DATA FOR PROCESSING
▽
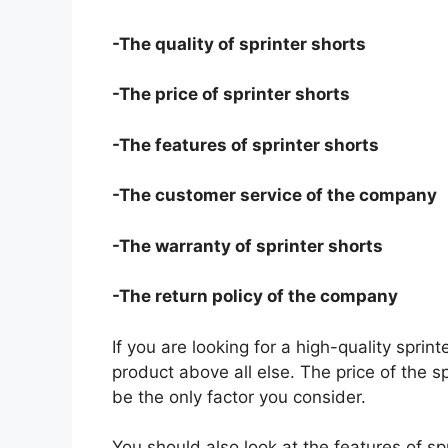
-The quality of sprinter shorts
-The price of sprinter shorts
-The features of sprinter shorts
-The customer service of the company
-The warranty of sprinter shorts
-The return policy of the company
If you are looking for a high-quality sprin
product above all else. The price of the sp
be the only factor you consider.
You should also look at the features of s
△
INSTRUCTIONS TO FOLLOW
Your answer should be one number: the count of lines in the data above that include the word "price".

SOLUTION TO THIS EXERCISE
2